Exercise description
For the entries below, print exactly the lines between the line holding "Die Masche ist" and the line holding "Raderstraße. Der 87-jährigen", inclusive, and nothing else.

Records contained in a dataset
[Start of section]

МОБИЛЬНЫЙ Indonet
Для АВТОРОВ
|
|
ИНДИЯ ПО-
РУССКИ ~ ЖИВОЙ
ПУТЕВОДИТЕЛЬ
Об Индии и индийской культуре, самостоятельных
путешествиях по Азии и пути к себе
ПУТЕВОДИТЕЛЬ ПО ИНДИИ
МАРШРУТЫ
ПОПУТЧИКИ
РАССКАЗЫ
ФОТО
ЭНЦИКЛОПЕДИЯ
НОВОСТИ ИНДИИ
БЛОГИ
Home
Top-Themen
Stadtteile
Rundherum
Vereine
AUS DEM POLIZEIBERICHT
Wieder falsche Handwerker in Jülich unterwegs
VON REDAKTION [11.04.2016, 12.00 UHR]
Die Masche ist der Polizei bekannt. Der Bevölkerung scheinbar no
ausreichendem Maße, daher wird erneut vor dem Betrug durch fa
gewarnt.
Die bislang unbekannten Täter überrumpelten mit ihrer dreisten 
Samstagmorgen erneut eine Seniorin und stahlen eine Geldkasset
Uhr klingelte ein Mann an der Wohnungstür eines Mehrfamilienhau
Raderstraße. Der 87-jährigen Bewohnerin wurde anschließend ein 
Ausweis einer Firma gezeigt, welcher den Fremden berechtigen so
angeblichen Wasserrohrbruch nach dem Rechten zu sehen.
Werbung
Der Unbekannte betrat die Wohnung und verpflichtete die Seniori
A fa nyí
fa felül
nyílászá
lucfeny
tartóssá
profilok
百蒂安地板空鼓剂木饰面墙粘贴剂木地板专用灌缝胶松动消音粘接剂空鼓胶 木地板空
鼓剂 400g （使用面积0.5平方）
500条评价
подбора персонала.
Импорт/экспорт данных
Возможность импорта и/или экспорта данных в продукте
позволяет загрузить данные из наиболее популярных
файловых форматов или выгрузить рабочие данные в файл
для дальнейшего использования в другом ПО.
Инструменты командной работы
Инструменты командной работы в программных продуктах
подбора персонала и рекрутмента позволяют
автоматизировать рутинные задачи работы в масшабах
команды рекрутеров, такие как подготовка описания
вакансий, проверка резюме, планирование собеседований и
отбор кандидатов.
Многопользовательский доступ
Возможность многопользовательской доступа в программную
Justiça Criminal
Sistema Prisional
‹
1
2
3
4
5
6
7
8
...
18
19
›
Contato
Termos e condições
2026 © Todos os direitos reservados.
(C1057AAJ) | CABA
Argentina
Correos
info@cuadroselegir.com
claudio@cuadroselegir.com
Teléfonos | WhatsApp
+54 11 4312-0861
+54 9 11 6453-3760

[End of section]

Answer box
Die Masche ist der Polizei bekannt. Der Bevölkerung scheinbar no
ausreichendem Maße, daher wird erneut vor dem Betrug durch fa
gewarnt.
Die bislang unbekannten Täter überrumpelten mit ihrer dreisten 
Samstagmorgen erneut eine Seniorin und stahlen eine Geldkasset
Uhr klingelte ein Mann an der Wohnungstür eines Mehrfamilienhau
Raderstraße. Der 87-jährigen Bewohnerin wurde anschließend ein 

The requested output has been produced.